**Required action**
Write each entry again exactly as shown, but without the images it holds.
#####
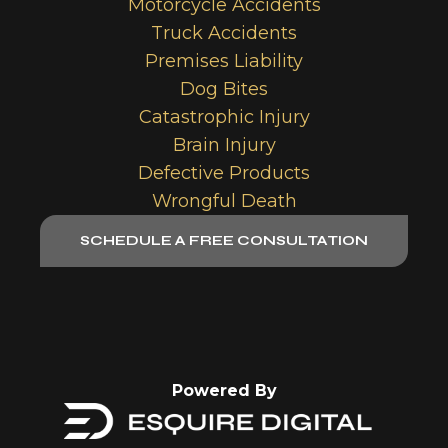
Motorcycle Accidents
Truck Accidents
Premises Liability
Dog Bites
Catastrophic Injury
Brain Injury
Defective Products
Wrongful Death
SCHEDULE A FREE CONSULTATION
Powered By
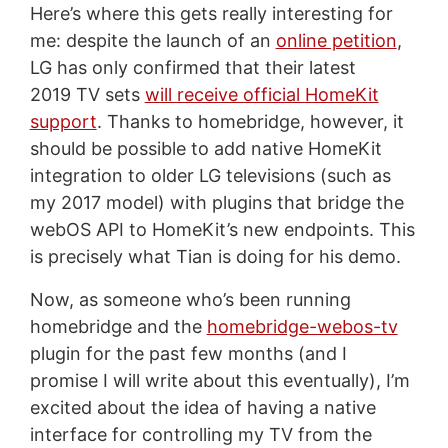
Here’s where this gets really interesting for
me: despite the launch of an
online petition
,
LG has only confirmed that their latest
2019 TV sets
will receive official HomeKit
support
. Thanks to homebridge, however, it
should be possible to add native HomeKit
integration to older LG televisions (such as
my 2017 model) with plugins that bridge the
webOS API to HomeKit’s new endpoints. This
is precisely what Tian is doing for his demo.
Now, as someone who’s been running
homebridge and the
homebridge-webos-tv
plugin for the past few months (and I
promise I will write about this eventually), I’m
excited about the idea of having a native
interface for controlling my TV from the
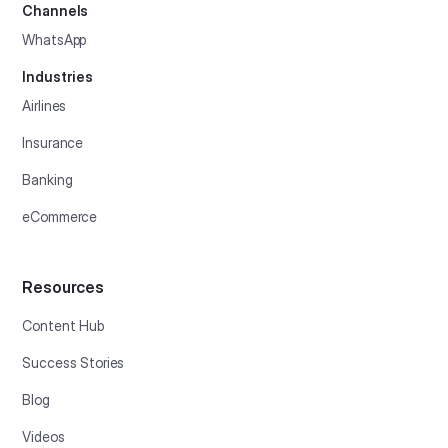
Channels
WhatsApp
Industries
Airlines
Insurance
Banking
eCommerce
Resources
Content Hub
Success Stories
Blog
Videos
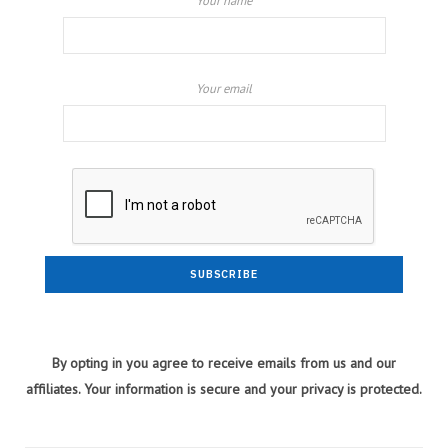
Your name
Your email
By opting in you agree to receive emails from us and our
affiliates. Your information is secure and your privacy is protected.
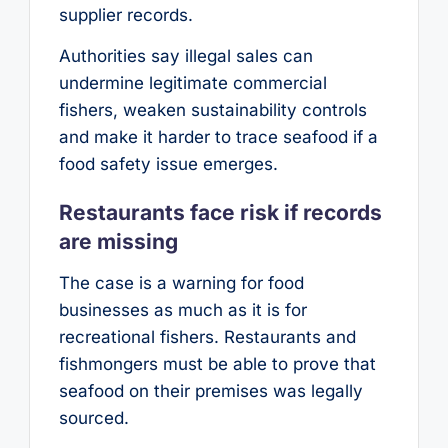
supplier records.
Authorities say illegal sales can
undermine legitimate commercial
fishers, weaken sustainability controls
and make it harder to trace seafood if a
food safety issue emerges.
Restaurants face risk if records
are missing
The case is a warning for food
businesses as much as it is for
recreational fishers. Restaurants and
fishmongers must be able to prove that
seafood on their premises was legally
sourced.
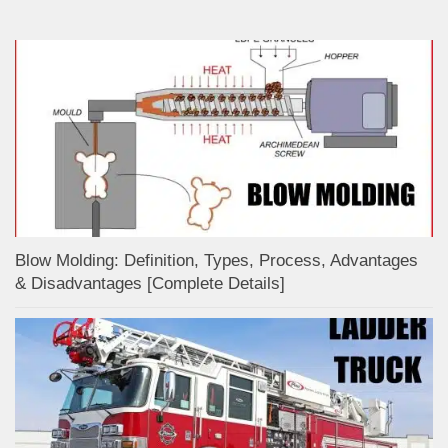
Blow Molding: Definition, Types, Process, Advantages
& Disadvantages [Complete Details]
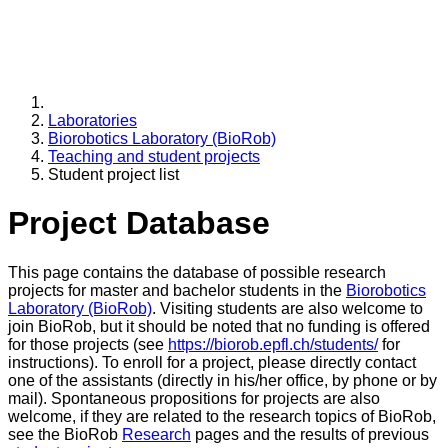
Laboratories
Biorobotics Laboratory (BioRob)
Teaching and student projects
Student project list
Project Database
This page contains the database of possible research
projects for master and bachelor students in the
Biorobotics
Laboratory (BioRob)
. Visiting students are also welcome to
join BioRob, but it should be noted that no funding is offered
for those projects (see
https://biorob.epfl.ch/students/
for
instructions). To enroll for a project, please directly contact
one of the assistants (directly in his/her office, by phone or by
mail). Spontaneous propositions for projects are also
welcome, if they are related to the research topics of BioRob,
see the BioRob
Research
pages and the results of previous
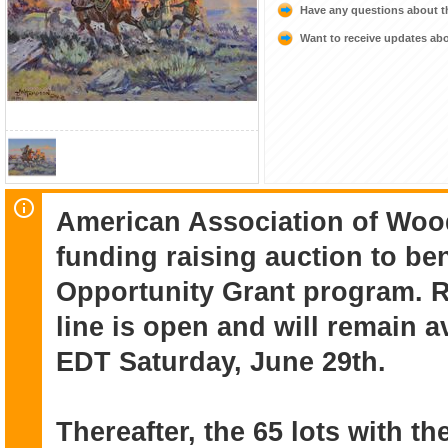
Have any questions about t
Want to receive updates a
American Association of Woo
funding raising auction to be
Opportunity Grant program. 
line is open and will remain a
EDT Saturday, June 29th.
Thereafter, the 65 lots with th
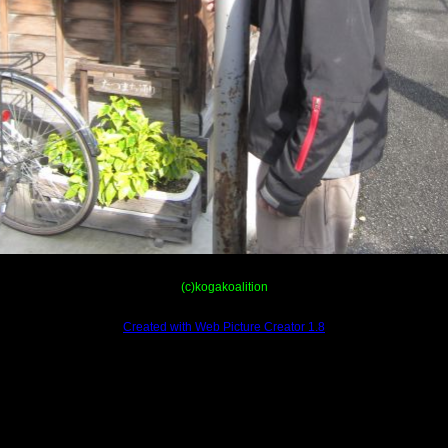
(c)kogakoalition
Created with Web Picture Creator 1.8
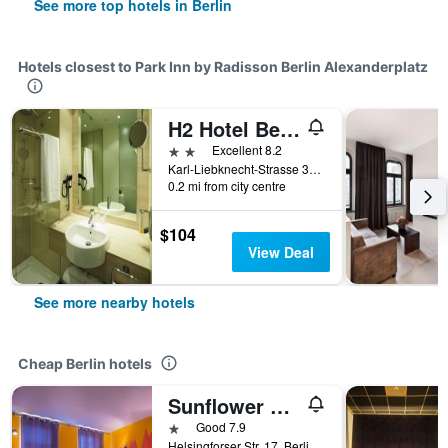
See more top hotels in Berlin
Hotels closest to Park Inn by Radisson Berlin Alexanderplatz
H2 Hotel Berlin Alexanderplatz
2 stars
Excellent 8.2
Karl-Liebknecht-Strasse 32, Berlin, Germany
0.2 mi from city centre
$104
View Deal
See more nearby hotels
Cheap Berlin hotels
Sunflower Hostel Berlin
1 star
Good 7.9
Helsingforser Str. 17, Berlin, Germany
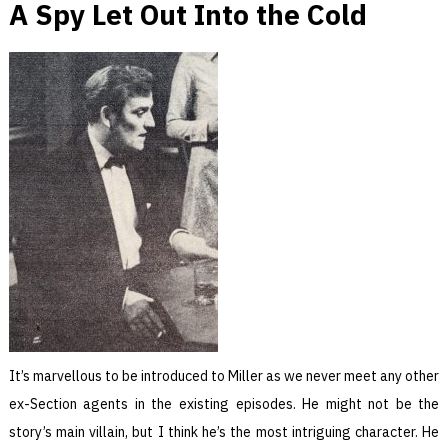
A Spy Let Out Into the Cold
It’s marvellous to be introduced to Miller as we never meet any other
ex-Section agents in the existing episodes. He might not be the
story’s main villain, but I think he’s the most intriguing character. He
#####
**Answer area**
Motorcycle Accidents
Truck Accidents
Premises Liability
Dog Bites
Catastrophic Injury
Brain Injury
Defective Products
Wrongful Death
SCHEDULE A FREE CONSULTATION
Powered By
Here’s where this gets really interesting for
me: despite the launch of an
online petition
,
LG has only confirmed that their latest
2019 TV sets
will receive official HomeKit
support
. Thanks to homebridge, however, it
should be possible to add native HomeKit
integration to older LG televisions (such as
my 2017 model) with plugins that bridge the
webOS API to HomeKit’s new endpoints. This
is precisely what Tian is doing for his demo.
Now, as someone who’s been running
homebridge and the
homebridge-webos-tv
plugin for the past few months (and I
promise I will write about this eventually), I’m
excited about the idea of having a native
interface for controlling my TV from the
Channels
WhatsApp
Industries
Airlines
Insurance
Banking
eCommerce
Resources
Content Hub
Success Stories
Blog
Videos
Your name
Your email
By opting in you agree to receive emails from us and our
affiliates. Your information is secure and your privacy is protected.
supplier records.
Authorities say illegal sales can
undermine legitimate commercial
fishers, weaken sustainability controls
and make it harder to trace seafood if a
food safety issue emerges.
Restaurants face risk if records
are missing
The case is a warning for food
businesses as much as it is for
recreational fishers. Restaurants and
fishmongers must be able to prove that
seafood on their premises was legally
sourced.
Blow Molding: Definition, Types, Process, Advantages
& Disadvantages [Complete Details]
Laboratories
Biorobotics Laboratory (BioRob)
Teaching and student projects
Student project list
Project Database
This page contains the database of possible research
projects for master and bachelor students in the
Biorobotics
Laboratory (BioRob)
. Visiting students are also welcome to
join BioRob, but it should be noted that no funding is offered
for those projects (see
https://biorob.epfl.ch/students/
for
instructions). To enroll for a project, please directly contact
one of the assistants (directly in his/her office, by phone or by
mail). Spontaneous propositions for projects are also
welcome, if they are related to the research topics of BioRob,
see the BioRob
Research
pages and the results of previous
Have any questions about t
Want to receive updates a
American Association of Woo
funding raising auction to be
Opportunity Grant program. 
line is open and will remain a
EDT Saturday, June 29th.
Thereafter, the 65 lots with th
(c)kogakoalition
Created with Web Picture Creator 1.8
See more top hotels in Berlin
Hotels closest to Park Inn by Radisson Berlin Alexanderplatz
H2 Hotel Berlin Alexanderplatz
2 stars
Excellent 8.2
Karl-Liebknecht-Strasse 32, Berlin, Germany
0.2 mi from city centre
$104
View Deal
See more nearby hotels
Cheap Berlin hotels
Sunflower Hostel Berlin
1 star
Good 7.9
Helsingforser Str. 17, Berlin, Germany
A Spy Let Out Into the Cold
It’s marvellous to be introduced to Miller as we never meet any other
ex-Section agents in the existing episodes. He might not be the
story’s main villain, but I think he’s the most intriguing character. He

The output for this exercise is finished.